YOUR ASSIGNMENT
A verbatim copy of the listing is what is needed, minus any pictures.

DATA SEGMENT
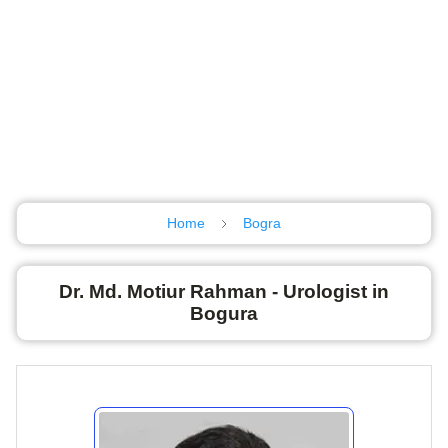
Home
Bogra
Dr. Md. Motiur Rahman - Urologist in
Bogura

SOLUTION TO THE EXERCISE
Home
Bogra
Dr. Md. Motiur Rahman - Urologist in
Bogura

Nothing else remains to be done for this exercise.